I have often wondered at the efforts the western world has taken in its efforts to bring religion down to earth.  We have tried to abolish excessive ornamentation, the use of statues, and costumes that invoke spiritual imagery.  We have opted for common-sense plainness.  No frills and no idols and no distractions.  Just the words to cling to and even those are presented in the plainest language possible.  And out of all of this, one is supposed to “connect” with something that defies being contained by ordinary and plain words, defies being explained by common sense.

“”Exclusive appeals to faith are a hopeless petitio principii, for it is the manifest improbability of symbolical truth that prevents people from believing in it.  Instead of insisting so glibly on the necessity of faith, the theologians, it seems to me, should see what can be done to make this faith possible . . . .   And this can  only be achieved by reflecting how it came about in the first place that humanity needed the improbability of religious statements, and what it signifies when a totally different spiritual reality is superimposed on the sensuous and tangible actuality of this world.”  (Jung, CW 5, par. 336)

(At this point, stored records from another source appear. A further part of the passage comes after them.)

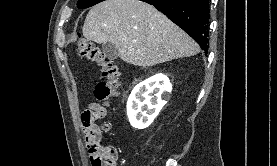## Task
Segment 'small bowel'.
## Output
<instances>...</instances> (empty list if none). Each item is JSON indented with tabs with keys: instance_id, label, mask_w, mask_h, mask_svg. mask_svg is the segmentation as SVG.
Listing matches in <instances>:
<instances>
[{
	"instance_id": "small-bowel-1",
	"label": "small bowel",
	"mask_w": 277,
	"mask_h": 166,
	"mask_svg": "<svg viewBox=\"0 0 277 166\" xmlns=\"http://www.w3.org/2000/svg\"><path fill=\"white\" fill-rule=\"evenodd\" d=\"M87 111H89L91 113L92 121L94 124H95L96 120L100 119L101 117H103L105 115V110L97 103H91L89 105L88 109H86L83 113H86ZM90 155H91V153H90Z\"/></svg>"
}]
</instances>
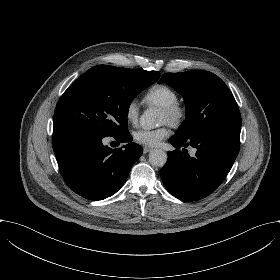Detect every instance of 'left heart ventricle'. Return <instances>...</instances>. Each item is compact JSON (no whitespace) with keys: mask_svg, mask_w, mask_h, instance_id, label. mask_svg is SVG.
I'll return each mask as SVG.
<instances>
[{"mask_svg":"<svg viewBox=\"0 0 280 280\" xmlns=\"http://www.w3.org/2000/svg\"><path fill=\"white\" fill-rule=\"evenodd\" d=\"M168 120H169L168 115L161 109V121H162V123L166 122Z\"/></svg>","mask_w":280,"mask_h":280,"instance_id":"obj_1","label":"left heart ventricle"}]
</instances>
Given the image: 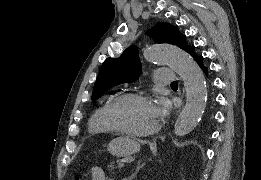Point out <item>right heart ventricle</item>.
<instances>
[{
	"instance_id": "right-heart-ventricle-1",
	"label": "right heart ventricle",
	"mask_w": 261,
	"mask_h": 180,
	"mask_svg": "<svg viewBox=\"0 0 261 180\" xmlns=\"http://www.w3.org/2000/svg\"><path fill=\"white\" fill-rule=\"evenodd\" d=\"M115 96H116L115 94L108 96L103 102H101L96 107V109L93 111V113L90 116L88 126H87V132L98 134L97 138H91L96 142H105L115 137L107 127L104 120V110Z\"/></svg>"
}]
</instances>
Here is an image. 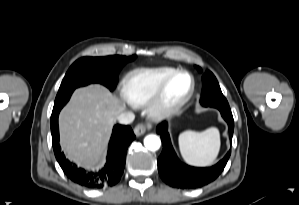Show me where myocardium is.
<instances>
[{"instance_id": "f54148a6", "label": "myocardium", "mask_w": 299, "mask_h": 205, "mask_svg": "<svg viewBox=\"0 0 299 205\" xmlns=\"http://www.w3.org/2000/svg\"><path fill=\"white\" fill-rule=\"evenodd\" d=\"M180 76H187L190 86L187 92L178 99L171 100L168 96L169 88ZM195 91V79L191 73L185 70L175 71L157 89L149 101V115L154 120H161L180 110L192 97Z\"/></svg>"}]
</instances>
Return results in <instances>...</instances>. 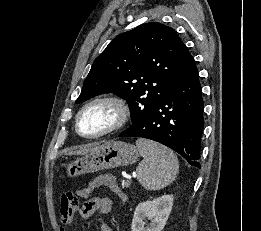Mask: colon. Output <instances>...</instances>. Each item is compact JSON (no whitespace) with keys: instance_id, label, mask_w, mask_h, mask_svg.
I'll return each instance as SVG.
<instances>
[{"instance_id":"colon-1","label":"colon","mask_w":261,"mask_h":231,"mask_svg":"<svg viewBox=\"0 0 261 231\" xmlns=\"http://www.w3.org/2000/svg\"><path fill=\"white\" fill-rule=\"evenodd\" d=\"M108 187L113 190L116 185L109 180ZM95 186L90 184L88 187L82 189L83 193L89 194ZM81 197L80 191L77 192H65L61 198L60 215L66 221H71L79 209V198Z\"/></svg>"}]
</instances>
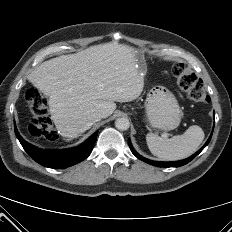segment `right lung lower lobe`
I'll return each instance as SVG.
<instances>
[{
    "label": "right lung lower lobe",
    "instance_id": "obj_1",
    "mask_svg": "<svg viewBox=\"0 0 232 232\" xmlns=\"http://www.w3.org/2000/svg\"><path fill=\"white\" fill-rule=\"evenodd\" d=\"M14 129L18 140L29 156L37 163L54 169L66 168L87 158L92 152L97 138L96 132L78 147L63 150H44L27 143L19 135L16 127Z\"/></svg>",
    "mask_w": 232,
    "mask_h": 232
}]
</instances>
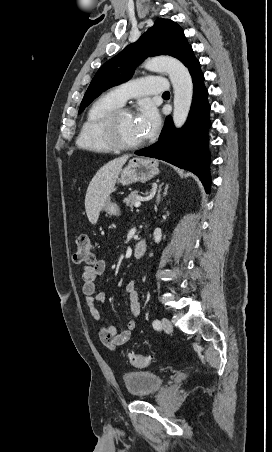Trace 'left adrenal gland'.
<instances>
[{"label":"left adrenal gland","instance_id":"a2214340","mask_svg":"<svg viewBox=\"0 0 272 452\" xmlns=\"http://www.w3.org/2000/svg\"><path fill=\"white\" fill-rule=\"evenodd\" d=\"M164 185V183H161L158 187V193H157V197H156V206L160 203L161 201V192H162V186ZM167 189H168V185L166 184L163 195H166L167 193Z\"/></svg>","mask_w":272,"mask_h":452}]
</instances>
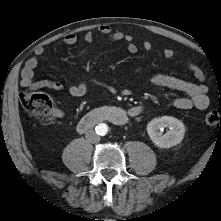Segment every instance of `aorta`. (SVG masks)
<instances>
[{
    "instance_id": "aorta-1",
    "label": "aorta",
    "mask_w": 221,
    "mask_h": 221,
    "mask_svg": "<svg viewBox=\"0 0 221 221\" xmlns=\"http://www.w3.org/2000/svg\"><path fill=\"white\" fill-rule=\"evenodd\" d=\"M95 129H96V133L101 136L106 135L108 132V126L105 123L98 124Z\"/></svg>"
}]
</instances>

Looking at the actuality of the world, the places of grandeur, the places that invoke awe – this is where our spiritual roots are found.  It is within out attempts to use images and architecture that we have tried to “inspire” a sense of the spiritual, to create a sacred space, a place of temenos, that we have given birth to religions.  And all of this was done so that we can get a sense of the improbable, so that we can be taken outside of our prosaic simpleness to see the depths that dwell “within.”